I have a weird problem with the git log command. Although this command:
git log --pretty=format: --name-only --diff-filter=A
returns .xyz.yml file in the list, but when I try to run this command:
git log --pretty="%ad" --diff-filter=A -- .xyz.yml
to retrieve the time this file was added to this repository it returns empty.
Is there any solution for it?
I would be grateful for any kind of clue.
Edit:
When I try to get full history:
git log --full-history -- .xyz.yml
the output shows a brief and incomplete history
commit b26d833b9da805d5d58c429a4af2d1a5c5b0bad9
Author: author name
Date: Mon Dec 19 14:07:17 2016 -0500
Code config (#606)
* Create .xyz.yml
Created a Code config that uses your setup (also, enabled our Duplication engine).
* Update .xyz.yml
* Update .xyz.yml
* Update .xyz.yml
* Update .xyz.yml
* Update .xyz.yml
* Update .xyz.yml
* Update .xyz.yml
Even though the file is no longer present in the head, the history does not show any deletion...

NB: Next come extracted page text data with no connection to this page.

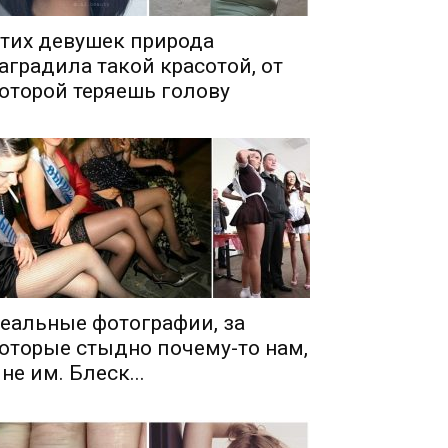
тих девушек природа
аградила такой красотой, от
оторой теряешь голову
еальные фотографии, за
оторые стыдно почему-то нам,
 не им. Блеск...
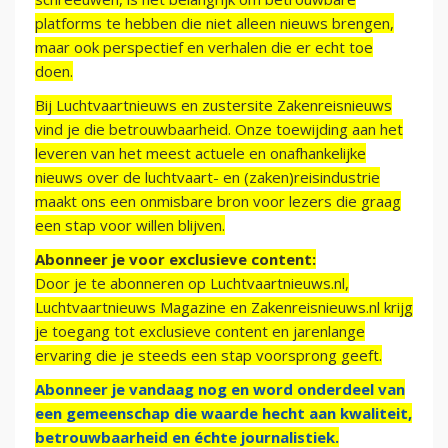
platforms te hebben die niet alleen nieuws brengen,
maar ook perspectief en verhalen die er echt toe
doen.
Bij Luchtvaartnieuws en zustersite Zakenreisnieuws
vind je die betrouwbaarheid. Onze toewijding aan het
leveren van het meest actuele en onafhankelijke
nieuws over de luchtvaart- en (zaken)reisindustrie
maakt ons een onmisbare bron voor lezers die graag
een stap voor willen blijven.
Abonneer je voor exclusieve content:
Door je te abonneren op Luchtvaartnieuws.nl,
Luchtvaartnieuws Magazine en Zakenreisnieuws.nl krijg
je toegang tot exclusieve content en jarenlange
ervaring die je steeds een stap voorsprong geeft.
Abonneer je vandaag nog en word onderdeel van
een gemeenschap die waarde hecht aan kwaliteit,
betrouwbaarheid en échte journalistiek.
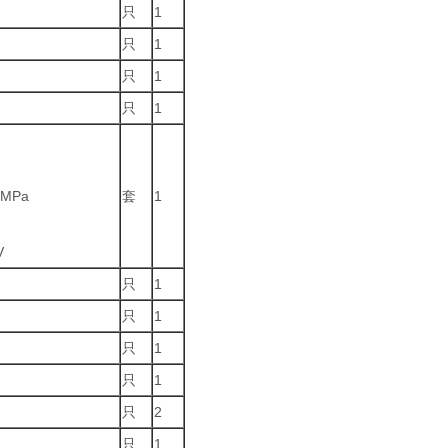
只
1
只
1
只
1
只
1
MPa
套
1
V
只
1
只
1
只
1
只
1
只
2
只
1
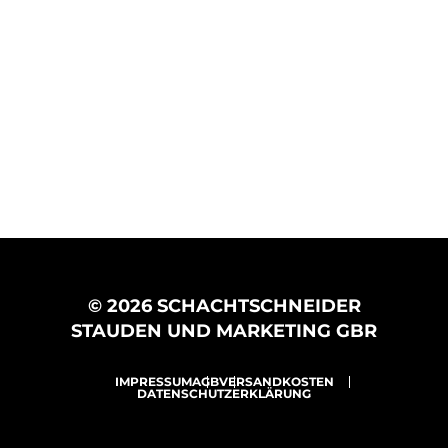
© 2026 SCHACHTSCHNEIDER
STAUDEN UND MARKETING GBR
IMPRESSUM
AGB
VERSANDKOSTEN
DATENSCHUTZERKLÄRUNG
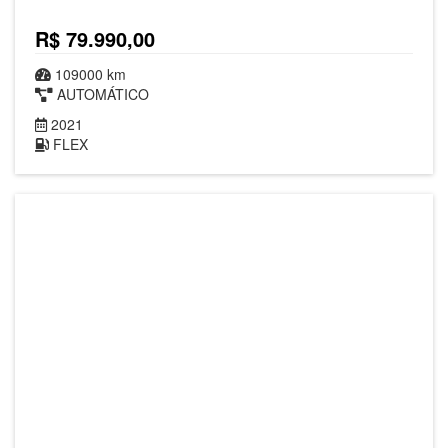
R$ 79.990,00
109000 km
AUTOMÁTICO
2021
FLEX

I have also had a look at the commit history in the GitHub user interface and I see a whole different world there:
The first commit date is even different than what I can find in --full-history.
(Note: if you don't already know how commits store full snapshots of every file, and link together through their metadata parent information, see, e.g., my answer here.)
The question from before and after the edit is different, but both questions are related in terms of what's going on. The git log
command can perform something Git calls History Simplification. Search the git log
documentation for this two-word phrase, and you will find a section that begins with this strangely-worded paragraph:
Sometimes you are only interested in parts of the history, for example the commits modifying a particular <path>. But there are two parts of History Simplification, one part is selecting the commits and the other is how to do it, as there are various strategies to simplify the history.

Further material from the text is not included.